▶ **What to do**:
Copy, from the material below, each line that contains the word "cristal".

····················

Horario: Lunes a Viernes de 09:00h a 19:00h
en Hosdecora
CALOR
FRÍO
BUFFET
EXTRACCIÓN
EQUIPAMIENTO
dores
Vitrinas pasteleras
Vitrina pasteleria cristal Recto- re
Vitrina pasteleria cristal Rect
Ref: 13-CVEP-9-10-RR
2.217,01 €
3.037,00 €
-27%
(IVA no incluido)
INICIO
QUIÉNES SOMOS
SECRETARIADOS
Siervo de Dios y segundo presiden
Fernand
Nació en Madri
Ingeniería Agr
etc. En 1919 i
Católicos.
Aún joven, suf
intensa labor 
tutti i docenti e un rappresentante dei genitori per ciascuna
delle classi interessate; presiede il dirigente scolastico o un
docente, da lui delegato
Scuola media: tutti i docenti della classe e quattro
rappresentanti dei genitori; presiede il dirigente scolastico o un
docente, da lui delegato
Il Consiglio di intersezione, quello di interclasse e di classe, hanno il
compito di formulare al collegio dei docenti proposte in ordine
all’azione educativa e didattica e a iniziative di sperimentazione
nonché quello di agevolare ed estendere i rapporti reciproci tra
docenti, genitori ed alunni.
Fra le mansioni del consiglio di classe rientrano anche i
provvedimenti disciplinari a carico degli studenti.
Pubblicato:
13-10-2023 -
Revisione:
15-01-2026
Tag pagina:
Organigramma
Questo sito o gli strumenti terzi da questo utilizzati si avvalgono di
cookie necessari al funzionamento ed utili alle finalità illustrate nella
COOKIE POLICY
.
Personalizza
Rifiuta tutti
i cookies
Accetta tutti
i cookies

····················

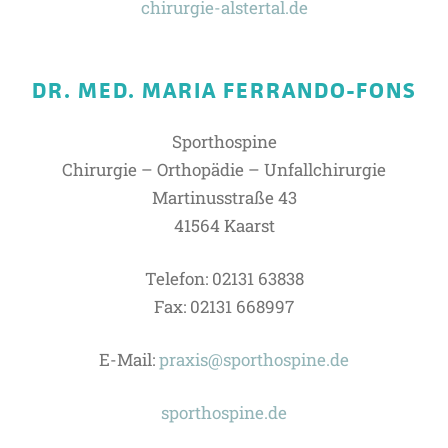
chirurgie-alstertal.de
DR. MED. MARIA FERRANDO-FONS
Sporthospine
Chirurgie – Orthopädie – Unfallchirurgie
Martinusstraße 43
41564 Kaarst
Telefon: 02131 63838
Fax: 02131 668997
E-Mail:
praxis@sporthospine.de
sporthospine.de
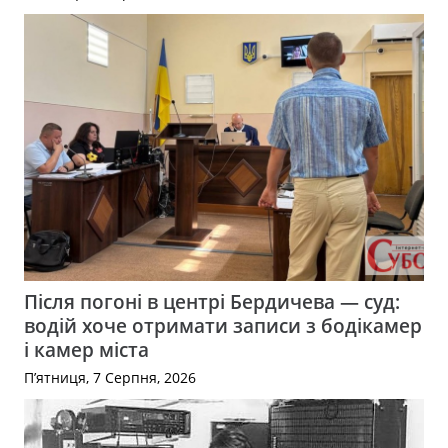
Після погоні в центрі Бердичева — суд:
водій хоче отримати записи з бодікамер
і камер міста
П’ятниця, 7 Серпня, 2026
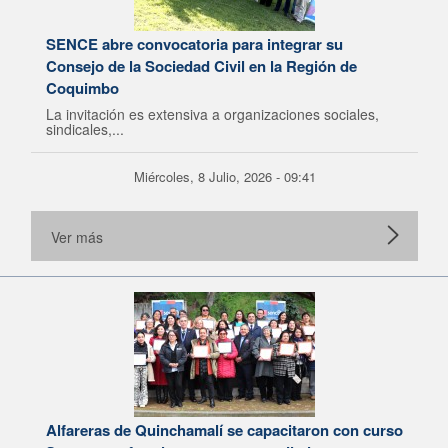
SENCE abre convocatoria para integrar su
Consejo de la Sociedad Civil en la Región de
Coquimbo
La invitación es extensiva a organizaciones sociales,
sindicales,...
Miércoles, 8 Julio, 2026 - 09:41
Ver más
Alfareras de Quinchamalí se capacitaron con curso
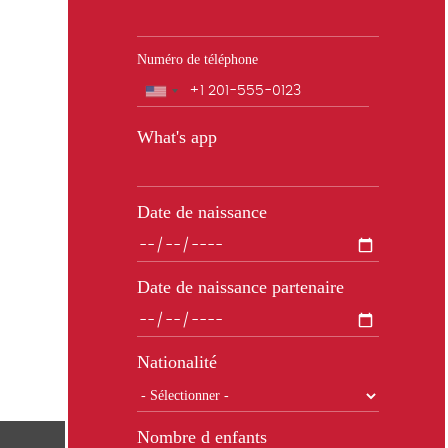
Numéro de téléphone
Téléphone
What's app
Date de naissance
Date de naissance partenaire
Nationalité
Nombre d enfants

····················

▶ **Response area**:
Vitrina pasteleria cristal Recto- re
Vitrina pasteleria cristal Rect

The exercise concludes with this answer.